My husband and I want to get a Boer to raise for meat. I was curious how much meat we can expect from him? Would we be better off getting a dairy cross whether?


----------



## Catahoula (Feb 12, 2013)

Boer in general has more meat but a cross could have decent meat too depending on the goat.


----------



## elchivito (Apr 18, 2010)

It's wether. 
I have no idea.


----------



## TrinityRanch (Mar 26, 2013)

I think that crosses end up being less muscular and just larger (depending, of course, on the breed it is crossed with). Boers usually give out the most meat. Dressing percentage for goats is 40% to 60% (don't quote me on that...), so it depends on your wether's weight and condition.


----------



## Curious (Feb 6, 2013)

Since Boers are bred for meat I would expect that you'd get more as opposed to a dairy cross. I think you can get around 50% after processing from liveweight from meat goats.. They also are bred to put muscle on quickly with less grain, whereas dairy is opposite, everything is supposed to go into making milk, so they are a littler slower growing. I've never raised for meat though, so I'm probably not very helpful..


----------



## lottsagoats (Dec 10, 2012)

I have only raised 1 goat for meat. That was a Numancha wether last year. He stayed on his mother until a month before he was shipped, which was 6 or seven months. I got 2 large boxes of packaged meat from him, I forgot how many pounds of meat, but when I posted it on another site, they didn't believe I got so much. I don't know, I saw it weighed so i know how much meat was in those boxes.

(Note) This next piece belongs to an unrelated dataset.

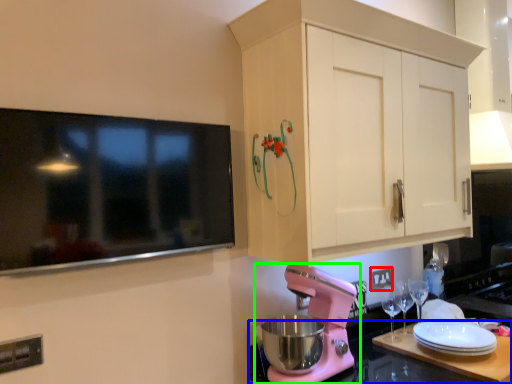 Question: Considering the real-world distances, which object is farthest from electric outlet (highlighted by a red box)? countertop (highlighted by a blue box) or mixer (highlighted by a green box)?

Choices:
 (A) countertop
 (B) mixer

Answer: (B) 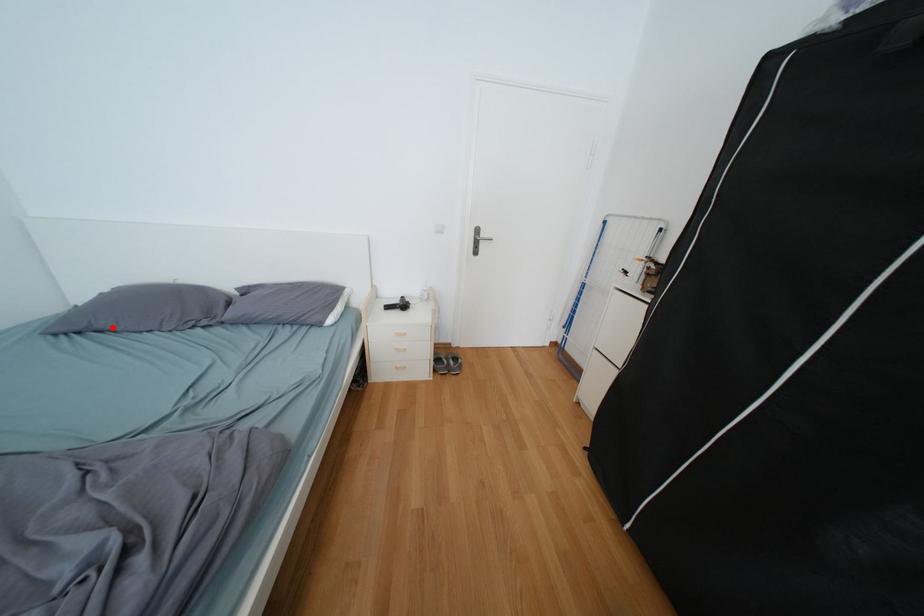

I have a friend who has Boers and Boer/dairy crosses. She swears that the Boer/Nubian crosses produce more meat earlier than the Boer alone. She said she gets the Boer muscle on a faster growing dairy frame. I don't know if this is true or not, but this is how she makes her living, so I don't doubt her. I never butchered any of the Boers I used to have, I sold them all to her.


----------



## Curious (Feb 6, 2013)

That's really cool! I may just think about getting a meaty girl if that's case. I really want some BBQ goat! Hehe.


----------



## caprice (12 mo ago)

Firstly, you don't get _A_ goat. They are herd animals, they mustn't be kept in isolation.


----------



## caprice (12 mo ago)

Curious said:


> That's really cool! I may just think about getting a meaty girl if that's case. I really want some BBQ goat! Hehe.


Why the "hehe"? The old cottager way was to keep females to breed and the males getculled to eat. Why would you actually _choose_ to kill a female?


----------



## ksalvagno (Oct 6, 2009)

This is an old thread from 2013.


----------



## caprice (12 mo ago)

ksalvagno said:


> This is an old thread from 2013.


Ah so nobody in 2021 will want to know?


----------



## goatblessings (Jan 6, 2015)

Because you replied to the OP from 2013, the heads up is so you don’t expect a reply …


----------



## toth boer goats (Jul 20, 2008)

Feb 2015 was the last time OP posted.
So they may not answer your question unfortunately.


----------